Published February 14, 2012
Osteoarthritis is the most common joint disease affecting over 20 million individuals in the US alone. The Centers for Disease Control and Prevention (CDC) estimates the annual health care costs of the disease is upwards of $128 billion. In recent years this figure has grown, mostly due to the increasing age of the population. The CDC projects that an additional 8 million people will be diagnosed in the next decade.
Arthritis refers to a group of conditions that result in joint pain. Most often, people are referring to osteoarthritis (OA) when they discuss arthritis. OA or degenerative joint disease is characterized by changes in the cartilage that normally sits between bones at the joint. Cartilage acts as a cushion between the bones, but as the cartilage wears away, the space between the bone narrows until the underlying bone is exposed. Pain eventually results from wear on the naked bone, as well as increased stress and fatigue of the muscles that support the joint.
Other types of arthritis include: rheumatoid arthritis, septic arthritis or crystal-induced arthritis. Rheumatoid arthritis is an autoimmune disorder, characterized by an irregular attack on the immune system on the lining of the joint. As a result, the joint becomes inflamed and fluid builds up resulting in pain. This chronic disease can also result in damage of other organ systems. Early treatment is key to preventing disability from this disease.
Similarly, septic, or infectious, arthritis benefits greatly from early diagnosis and treatment, how it represents a much more acute process. When a joint becomes infected, bacteria can quickly cause permanent damage to the tissue.
Crystal-induced arthritis, gout and pseudogout, is caused by crystal deposits within the joint which cause an inflator response and pain. Although the attacks are temporary at first, overtime, the deposits can result in permanent joint damage.
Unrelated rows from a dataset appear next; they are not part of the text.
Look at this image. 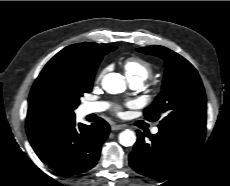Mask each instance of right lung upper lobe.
<instances>
[{
	"instance_id": "right-lung-upper-lobe-1",
	"label": "right lung upper lobe",
	"mask_w": 230,
	"mask_h": 186,
	"mask_svg": "<svg viewBox=\"0 0 230 186\" xmlns=\"http://www.w3.org/2000/svg\"><path fill=\"white\" fill-rule=\"evenodd\" d=\"M106 44L79 43L57 53L36 79L28 100L26 131L35 135L45 128L75 118L71 108L56 94V81L77 70L93 69L102 59Z\"/></svg>"
}]
</instances>
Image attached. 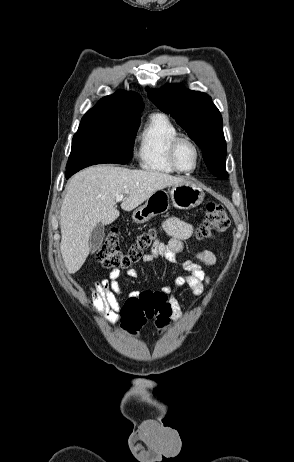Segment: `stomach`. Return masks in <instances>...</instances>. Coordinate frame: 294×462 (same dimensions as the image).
Returning <instances> with one entry per match:
<instances>
[{"instance_id":"1","label":"stomach","mask_w":294,"mask_h":462,"mask_svg":"<svg viewBox=\"0 0 294 462\" xmlns=\"http://www.w3.org/2000/svg\"><path fill=\"white\" fill-rule=\"evenodd\" d=\"M203 198L202 189L195 183L185 180L173 185L170 192L159 190L153 193L144 205L133 212L132 219L137 224L148 222L154 216L168 211L170 199L172 205L178 209H191L201 204Z\"/></svg>"}]
</instances>
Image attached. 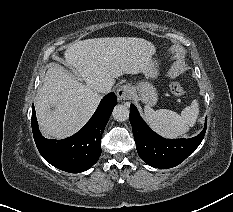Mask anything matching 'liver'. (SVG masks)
<instances>
[{"instance_id":"liver-1","label":"liver","mask_w":233,"mask_h":212,"mask_svg":"<svg viewBox=\"0 0 233 212\" xmlns=\"http://www.w3.org/2000/svg\"><path fill=\"white\" fill-rule=\"evenodd\" d=\"M154 53L151 42L136 37L94 38L72 43L64 57L81 79L63 66L51 64L35 103L42 134L62 139L76 133L99 104L97 87L103 84L112 87L115 79L124 74L144 73Z\"/></svg>"}]
</instances>
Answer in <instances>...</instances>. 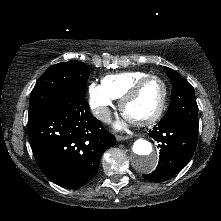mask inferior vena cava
Wrapping results in <instances>:
<instances>
[{"instance_id": "602c4592", "label": "inferior vena cava", "mask_w": 221, "mask_h": 221, "mask_svg": "<svg viewBox=\"0 0 221 221\" xmlns=\"http://www.w3.org/2000/svg\"><path fill=\"white\" fill-rule=\"evenodd\" d=\"M96 117L104 122H110L111 120V111L108 108H101L96 111Z\"/></svg>"}]
</instances>
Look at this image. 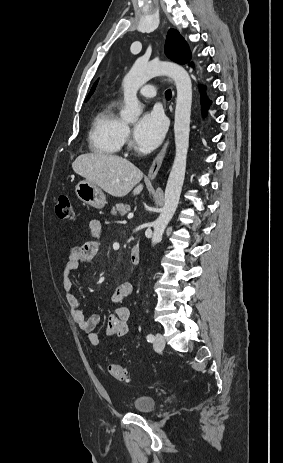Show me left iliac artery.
<instances>
[{
    "instance_id": "left-iliac-artery-1",
    "label": "left iliac artery",
    "mask_w": 283,
    "mask_h": 463,
    "mask_svg": "<svg viewBox=\"0 0 283 463\" xmlns=\"http://www.w3.org/2000/svg\"><path fill=\"white\" fill-rule=\"evenodd\" d=\"M147 341L148 342H153L154 341V336L152 334L147 335Z\"/></svg>"
}]
</instances>
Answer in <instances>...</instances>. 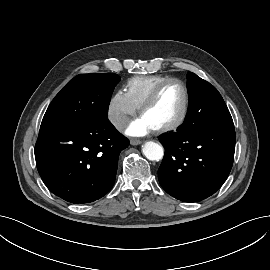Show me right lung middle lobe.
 I'll use <instances>...</instances> for the list:
<instances>
[{
    "instance_id": "obj_1",
    "label": "right lung middle lobe",
    "mask_w": 270,
    "mask_h": 270,
    "mask_svg": "<svg viewBox=\"0 0 270 270\" xmlns=\"http://www.w3.org/2000/svg\"><path fill=\"white\" fill-rule=\"evenodd\" d=\"M119 81L120 77L114 73L74 77L53 99L41 126L81 125L107 119L111 95Z\"/></svg>"
}]
</instances>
There is no single cause of OA, but rather, the condition is due to the accumulation of various stresses. For instances, those who are obese are at an increased risk. Not only does the extra weight translate into an increased load on your joints, but recent research suggests that body fat produces chemicals which appear to further harm the joint. Moreover, many individuals with chronic joint pain can usuallyrecall a specific injury or a history of overuse. Some jobs, like athletics, manual labor, machine operators and typists, have an increased risk of developing joint problems.
Thankfully, there are many ways to prevent damage and ease the pain of existing injury. Although pain medication can be helpful, I recommend non-pharmacologic interventions as first line treatment. Chronic use of over the counter pain medications can have consequences for your liver, kidneys and stomach, while not getting to the root of the problem.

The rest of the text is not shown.